Adam has been telling me to write this last post since we got back, and to be honest, I have been putting it off for as long as I possibly can.  The roadtrip still feels surreal or in the making.  I don’t want to except nor recognize its end, but I understand that the roadtrip was a season, maybe the best of my life so far, but still seasons change. 

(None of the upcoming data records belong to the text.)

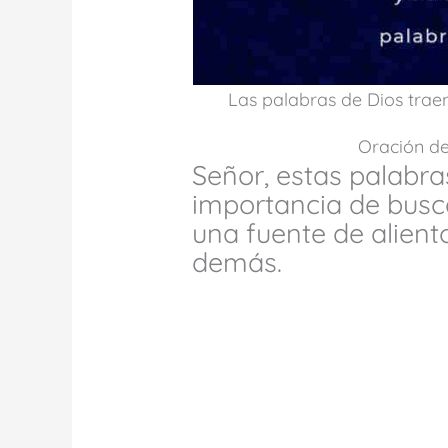
Las palabras de Dios traen
Oración del
Señor, estas palabr
importancia de busca
una fuente de alient
demás.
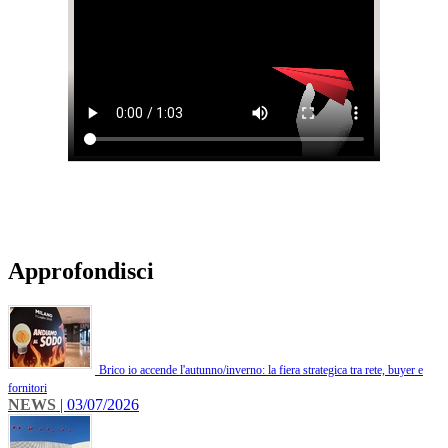
Approfondisci
Brico io accende l'autunno/inverno: la fiera strategica tra rete, buyer e
fornitori
NEWS
| 03/07/2026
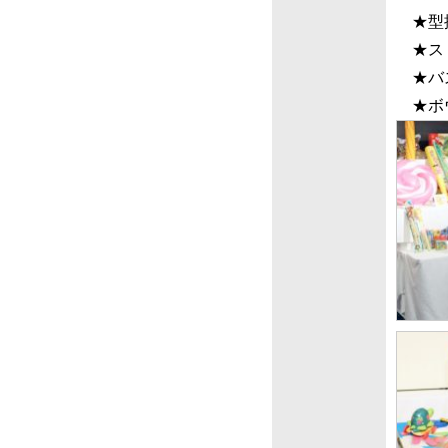
★型
★スト
★バス
★ボ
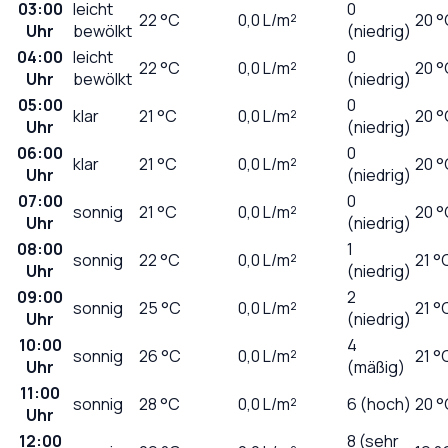
03:00
leicht
0
22
°C
0,0
L/m²
20 °
Uhr
bewölkt
(niedrig)
04:00
leicht
0
22
°C
0,0
L/m²
20 °
Uhr
bewölkt
(niedrig)
05:00
0
klar
21
°C
0,0
L/m²
20 °
Uhr
(niedrig)
06:00
0
klar
21
°C
0,0
L/m²
20 °
Uhr
(niedrig)
07:00
0
sonnig
21
°C
0,0
L/m²
20 °
Uhr
(niedrig)
08:00
1
sonnig
22
°C
0,0
L/m²
21 °
Uhr
(niedrig)
09:00
2
sonnig
25
°C
0,0
L/m²
21 °
Uhr
(niedrig)
10:00
4
sonnig
26
°C
0,0
L/m²
21 °
Uhr
(mäßig)
11:00
sonnig
28
°C
0,0
L/m²
6 (hoch)
20 °
Uhr
12:00
8 (sehr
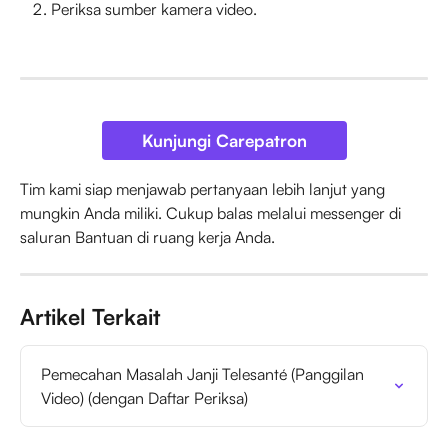
Periksa sumber kamera video.
Kunjungi Carepatron
Tim kami siap menjawab pertanyaan lebih lanjut yang 
mungkin Anda miliki. Cukup balas melalui messenger di 
saluran Bantuan di ruang kerja Anda.
Artikel Terkait
Pemecahan Masalah Janji Telesanté (Panggilan 
Video) (dengan Daftar Periksa)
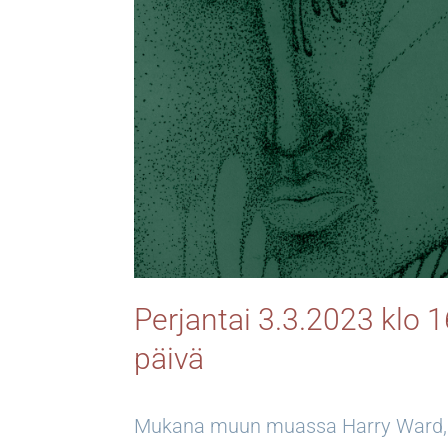
Perjantai 3.3.2023 klo 
päivä
Mukana muun muassa Harry Ward, N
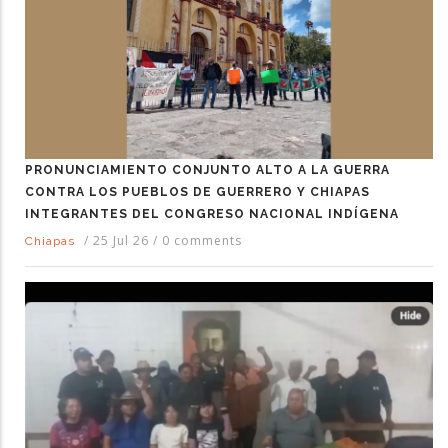
PRONUNCIAMIENTO CONJUNTO ALTO A LA GUERRA
CONTRA LOS PUEBLOS DE GUERRERO Y CHIAPAS
INTEGRANTES DEL CONGRESO NACIONAL INDÍGENA
/
25 Jul 26
/
0 comments
Chiapas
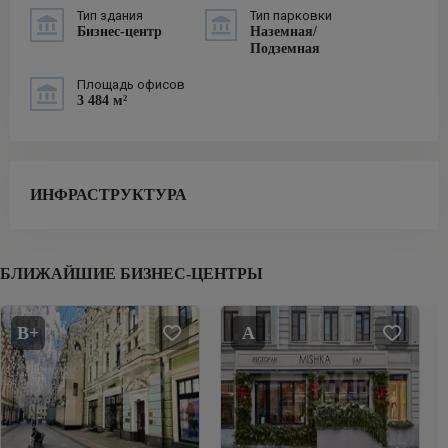
Тип здания
Тип парковки
Бизнес-центр
Наземная/
Подземная
Площадь офисов
3 484 м²
ИНФРАСТРУКТУРА
БЛИЖАЙШИЕ БИЗНЕС-ЦЕНТРЫ
B+
A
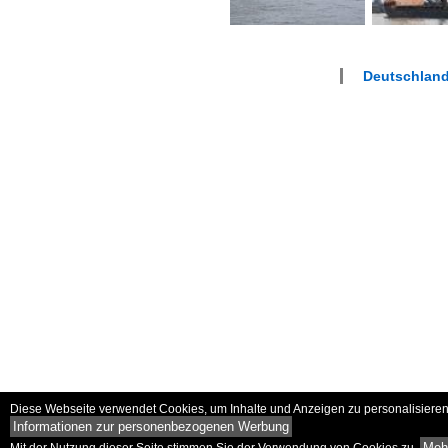
Deutschlan
Diese Webseite verwendet Cookies, um Inhalte und Anzeigen zu personalisieren 
Informationen zur personenbezogenen Werbung
Mehr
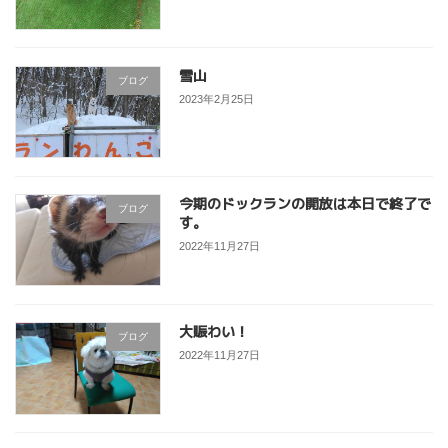
雪山
ブログ
2023年2月25日
今期のドックランの開放は本日で終了で
ブログ
す。
2022年11月27日
大賑わい！
ブログ
2022年11月27日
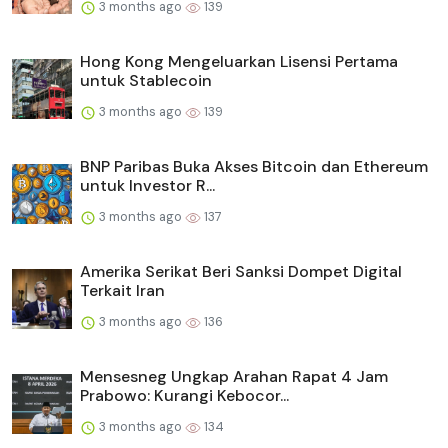
3 months ago
139
Hong Kong Mengeluarkan Lisensi Pertama
untuk Stablecoin
3 months ago
139
BNP Paribas Buka Akses Bitcoin dan Ethereum
untuk Investor R...
3 months ago
137
Amerika Serikat Beri Sanksi Dompet Digital
Terkait Iran
3 months ago
136
Mensesneg Ungkap Arahan Rapat 4 Jam
Prabowo: Kurangi Kebocor...
3 months ago
134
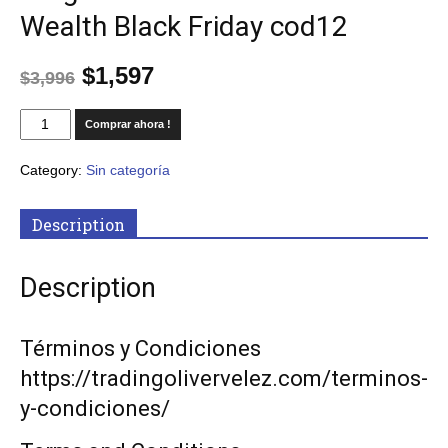
Wealth Black Friday cod12
$
1,597
$
3,996
Comprar ahora !
Category:
Sin categoría
Description
Description
Términos y Condiciones
https://tradingolivervelez.com/terminos-
y-condiciones/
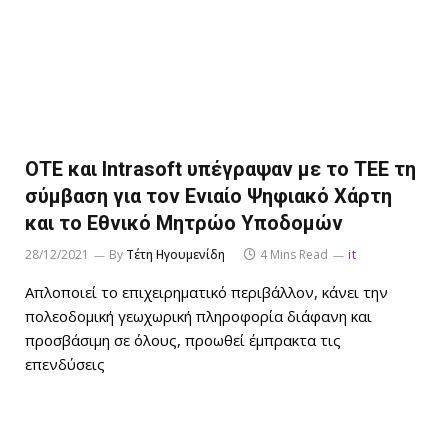
ΟΤΕ και Intrasoft υπέγραψαν με το ΤΕΕ τη
σύμβαση για τον Ενιαίο Ψηφιακό Χάρτη
και το Εθνικό Μητρώο Υποδομών
28/12/2021
By
Τέτη Ηγουμενίδη
4 Mins Read
it
Απλοποιεί το επιχειρηματικό περιβάλλον, κάνει την
πολεοδομική γεωχωρική πληροφορία διάφανη και
προσβάσιμη σε όλους, προωθεί έμπρακτα τις
επενδύσεις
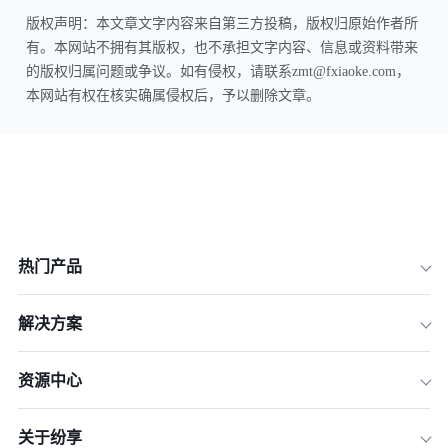
版权声明：本文章文字内容来自第三方投稿，版权归原始作者所
有。本网站不拥有其版权，也不承担文字内容、信息或资料带来
的版权归属问题或争议。如有侵权，请联系zmt@fxiaoke.com，
本网站有权在核实确属侵权后，予以删除文章。
热门产品
解决方案
资源中心
关于纷享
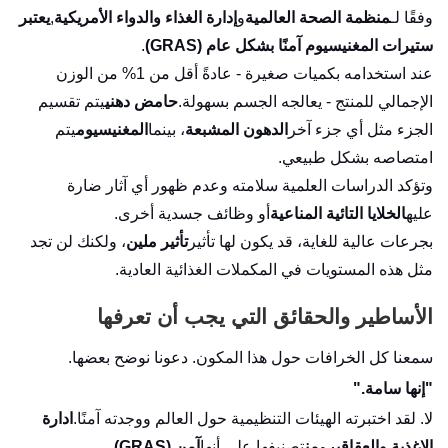
وفقًا لـ
منظمة الصحة العالمية
و
إدارة الغذاء والدواء الأمريكية
,
يعتبر
ستيرات المغنيسيوم آمنًا بشكل عام (GRAS)
.
عند استخدامه بكميات صغيرة - عادةً أقل من 1% من الوزن
الإجمالي للمنتج - يعالجه الجسم بسهولة.
حامض دهني
يتم تقسيم
الجزء مثل أي جزء آخر
الدهون المشبعة
، بينما
المغنيسيوم
يتم
امتصاصه بشكل طبيعي.
وتؤكد الدراسات العلمية سلامته وعدم ظهور أي آثار ضارة
عليه
الخلايا التائية المناعية
أو وظائف جسدية أخرى.
بجرعات عالية للغاية، قد يكون لها تأثير
تأثير ملين
، ولكنك لن تجد
مثل هذه المستويات في المكملات الغذائية العادية.
الأساطير والحقائق التي يجب أن تعرفها
سمعنا كل الخرافات حول هذا المكون. دعونا نوضح بعضها.
"إنها سامة."
لا. لقد اختبرته الهيئات التنظيمية حول العالم ووجدته آمنًا.
ادارة
الاغذية والعقاقير
و
من
تصنيفها على أنها
آمن (GRAS)
.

I owe thank yous to so many people and places, but I will probably forget someone….first, mom and dad, thank you for embracing, my adventurous spirit, and letting me go on the roadtrip.  My Tudela family, thank you for helping Adam and I the whole way to California and back, I love you guys!  Rick and Brett, thanks for all the hard work you put into the van, and Val thanks for introducing me to Adam, and for encouraging me to play, and for hanging out with me while the boys worked on the van.  Goulet, thank you so much for all your guidance and ideas, we’d have been lost without you.  Don, and Eric thanks for the shower and a bed to sleep in, we had so much fun.  Mike, we LOVE your camp, thank you so much!  To everyone in Minnesota, thank you for a fun few days at the lake, and Gramas spaghetti.  To South Dakota thank you for Wall Drug and prairie dogs, and for the badlands…amazing to even think about.  Wyoming, thank you for the elk and Jackson Hole and Debbie.  Dustin and Leigh, you guys made our stay in California absolutely unforgettable, you guys are awesome and we love you!  Tennessee, thanks for that three hours of sleep and the foggy sunrise.  Debbie, we love you…thank you for everything.  To the Galvan’s, we had so much fun in Virginia and you guys are just so much fun, thank you.  And to my dear friend Adam, thanks tudela, you are the best and it was so much fun, and WE DID IT!  We drove across the country in a hippie van…we walked out on the mesa and we stumbled on a few songs J Love ya tudela, thank you for everything before the roadtrip, during it, and after.  The day I met you was such a blessing. 
Well thanks anyone who read the blog, and followed us!  We had so much fun sharing the crazy trip with you all and we are just so thankful for everything.  I can’t believe it’s really over, but hey, stay posted for another blog a few years down the road, maybe, you never know.